Searching for eukaryote-like motifs in candidate effector genes in prokaryote genomes is obviously easier than searching for them in eukaryotic genomes. However, it is still possible to employ this strategy to search for eukaryotic effectors if combined with other search criteria. For example, Mueller et al. (2008) first searched the Ustilago maydis genome for putative secretion signals and then winnowed down the candidates by searching for domains and motifs needed for proteins to function in the apoplast or inside eukaryotic cells. From the latter, they identified putative effectors possessing NLSs, zinc finger domains or RING domains, which suggested that they act inside plant cells.

Turn on only when needed

It is no wonder that energy-efficient microbes have evolved ‘green’ strategies to tightly regulate genes that are needed for specific purposes, such as survival and growth in plant tissue. Effector genes have been identified as a result of their in planta induction. Bacterial T3SSs (including effectors) are induced in plants by known regulatory proteins (Tang et al., 2006). One strategy to identify type III effector genes is to identify promoters and/or genes dependent on these regulatory proteins (Buttner et al., 2003; Collmer et al., 2002; Cunnac et al., 2004; Furutani et al., 2009). In P. syringae, the alternate sigma factor HrpL binds to a conserved sequence in type III promoters, called the Hrp box. Searching for Hrp boxes in P. syringae genomes allowed for the identification of many P. syringae effectors (Fouts et al., 2002; Guttman et al., 2002; Zwiesler-Vollick et al., 2002).

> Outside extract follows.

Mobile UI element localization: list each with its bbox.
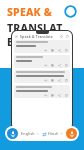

Essentially, the identification of type III effector genes from bacterial genome data has become fairly straightforward. This usually involves searching for type III-related promoters, N-terminal secretion signal characteristics and/or determining whether their expression is dependent on a specific regulatory system. However, one lingering complication is that type III-secreted extracellular accessory proteins are also identified by these criteria, and therefore, if the protein is not similar to known accessory proteins or if it does not have similarity to eukaryote-like domains, further consideration is needed to determine whether it is an injected effector or an extracellular accessory protein.

Eukaryotic pathogens also appear to induce their effectors during infection (Dodds et al., 2009). Various subtractive hybridization approaches will continue to be attractive for the identification of eukaryotic effectors. With next-generation sequencing technologies becoming available and more affordable, one approach will probably be the sequencing of cDNA libraries from pathogens grown on plants (or plant-mimicking conditions) versus a control medium.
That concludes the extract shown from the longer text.